Au plan politique, outre les actions menées par le Nigeria pour dynamiser la CEDEAO,
on retiendra surtout celles qui ont pour cadre de concrétisation la sous région et qui
visent au renforcement de l'intégration et de la coopération internationale. Il s'agit
de la signature à Cotonou le 23 juin du nouvel accord de partenariat ACP-UE.
Au delà des critiques que l'on peut formuler à l'encontre de ce protocole, il constitue une
avancée notable dans la consolidation des relations internationales. Il fait en effet de
l'intégration et de la coopération régionales un des moyens d'insertion des pays en développement
dans l'économie mondiale.
Les opportunités qu'offrent les nouvelles dispositions de ce protocole incitent à un développement,
voire à l'unification du processus d'intégration régionale en Afrique de l'Ouest.

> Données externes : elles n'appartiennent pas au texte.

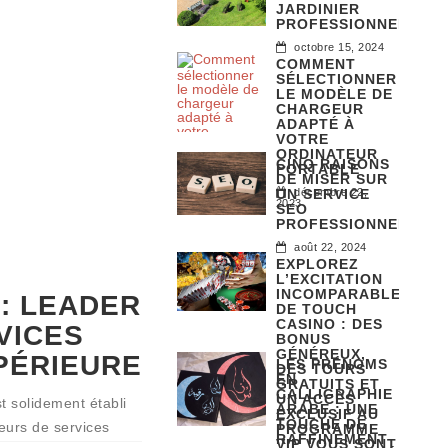
JARDINIER
ANIMAUX
PROFESSIONNEL
octobre 15, 2024
AUTO / MOTO
COMMENT
SÉLECTIONNER
LE MODÈLE DE
CHARGEUR
ADAPTÉ À
VOTRE
BEAUTÉ & MODE
ORDINATEUR
CINQ RAISONS
PORTABLE
AUTO / MOTO
DE MISER SUR
UN SERVICE
décembre 22,
2023
SEO
PROFESSIONNEL
août 22, 2024
EXPLOREZ
ACTUALITÉ
L’EXCITATION
INCOMPARABLE
 : LEADER
ACTUALITÉ
DE TOUCH
CASINO : DES
VICES
ACTUALITÉ
BONUS
GÉNÉREUX,
UPÉRIEURE
ACTUALITÉ
LES PRÉNOMS
DES TOURS
EN
GRATUITS ET
CALLIGRAPHIE
IMMOBILIER
UN ACCÈS
t solidement établi
ARABE : UNE
EXCLUSIF AU
TOUCHE DE
eurs de services
ANIMAUX
PROGRAMME
RAFFINEMENT
VIP VOUS SONT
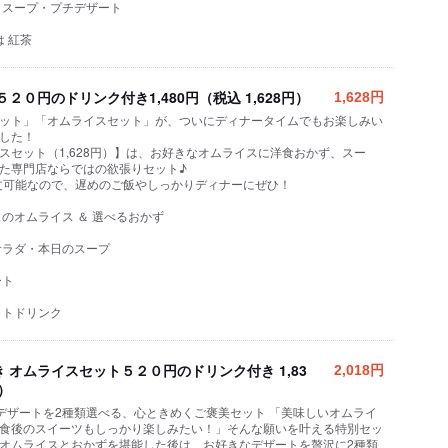
・スープ・プチデザート
は 紅茶
２０円のドリンク付き1,480円（税込 1,628円）
1,628円
ット」「オムライスセット」が、ついにディナータイムでもお楽しみい
した！
スセット（1,628円）】は、お好きなオムライスに洋食おかず、スー
た専門店ならではの欲張りセット♪
注文可能なので、遅めのご飯やしっかりディナーにぜひ！
のオムライス ＆ 選べるおかず
サラダ・本日のスープ
ート
ットドリンク
 オムライスセット５２０円のドリンク付き 1,83
2,018円
円）
デザートを2種類選べる、心ときめくご褒美セット 「美味しいオムライ
食後のスイーツもしっかり楽しみたい！」そんな願いを叶える特別セッ
オムライスとおかずを堪能した後は、お好きなデザートを贅沢に2種類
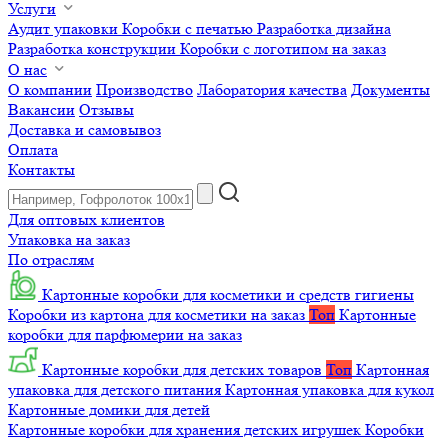
Услуги
Аудит упаковки
Коробки с печатью
Разработка дизайна
Разработка конструкции
Коробки с логотипом на заказ
О нас
О компании
Производство
Лаборатория качества
Документы
Вакансии
Отзывы
Доставка и самовывоз
Оплата
Контакты
Для оптовых клиентов
Упаковка на заказ
По отраслям
Картонные коробки для косметики и средств гигиены
Коробки из картона для косметики на заказ
Топ
Картонные
коробки для парфюмерии на заказ
Картонные коробки для детских товаров
Топ
Картонная
упаковка для детского питания
Картонная упаковка для кукол
Картонные домики для детей
Картонные коробки для хранения детских игрушек
Коробки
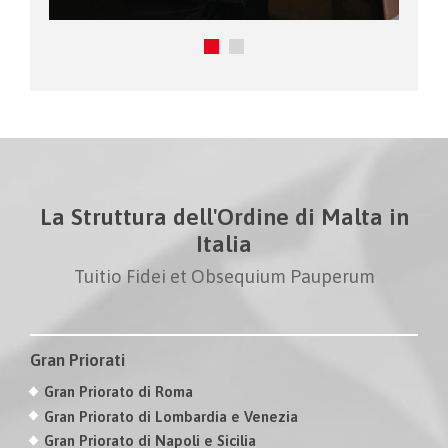
La Struttura dell'Ordine di Malta in
Italia
Tuitio Fidei et Obsequium Pauperum
Gran Priorati
Gran Priorato di Roma
Gran Priorato di Lombardia e Venezia
Gran Priorato di Napoli e Sicilia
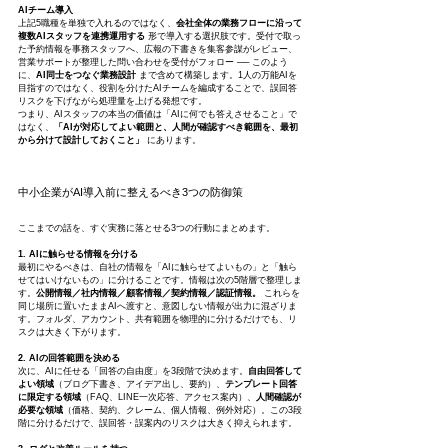
AIチーム導入
上記5職種を単独で入れるのではなく、
会社全体の業務フローに沿って
複数AIスタッフを連携運用する
 形で導入する選択肢です。受付で取っ
た予約情報を事務スタッフへ、広報の下書きを集客参謀がレビュー、
営業サポートが整理した問い合わせを受付がフォロー ── このよう
に、
AI同士をつなぐ業務設計
 まで含めて構築します。1人の万能AIを
目指すのではなく、役割を分けたAIチームを編成することで、誤回答
リスクを下げながら処理量を上げる発想です。
つまり、AIスタッフの本当の価値は「AIに何でも答えさせること」で
はなく、
「AIが対応してよい範囲と、人間が確認すべき範囲を、最初
から分けて設計しておくこと」
 にあります。
中小企業がAI導入前に整えるべき3つの防御策
ここまでの話を、すぐ実務に落とせる3つの行動にまとめます。
1. AIに触らせる情報を分ける
最初にやるべきは、自社の情報を「AIに触らせてよいもの」と「触ら
せてはいけないもの」に分けることです。情報は次の5階層で整理しま
す。
公開情報／社内情報／顧客情報／契約情報／認証情報。
 これらを
同じ場所に置いたままAIへ渡すと、意図しない情報が出力に混ざりま
す。フォルダ、アカウント、共有範囲を物理的に分けるだけでも、リ
スクは大きく下がります。
2. AIの回答範囲を決める
次に、AIに任せる「回答の自由度」を3段階で決めます。
自由回答して
よい領域
（ブログ下書き、アイデア出し、要約）、
テンプレート回答
に限定する領域
（FAQ、LINE一次応答、アクセス案内）、
人間確認が
必要な領域
（価格、契約、クレーム、個人情報、例外対応）。この3段
階に分けるだけで、誤回答・誤案内のリスクは大きく抑えられます。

Il est réconfortant de constater que les actions menées par certains Etats du sous-espace
vont dans ce sens. Cependant pour mieux réussir cette préoccupation, les Etats doivent s'atteler
à approfondir les réformes économiques.
En effet, les performances économiques de la sous région ne sont pas reluisantes. Seul le Bénin
peut se targuer d'avoir enregistré un taux de croissance supérieur à 5%. Le Nigeria, locomotive
de la sous région est encore loin de sortir de ces éternels problèmes dont les conséquences sur
l'économie des autres pays ne sont plus à démontrer : pénurie de carburant, délestage prolongé
du courant, relative perte de compétitivité de certains produits.
Ainsi le Nigeria est en passe de perdre sa fonction de premier garant de la sécurité alimentaire de certains pays. Le Niger par exemple s'approvisionnent de plus en plus en céréales maliennes, ivoiriennes et ghanéennes.
Toutefois les orientations données au budget 2001 de ces différents Etats augurent d'une bonne année notamment la création d'une bourse de valeurs au Cameroun qui pourrait bien dynamiser les activités économiques.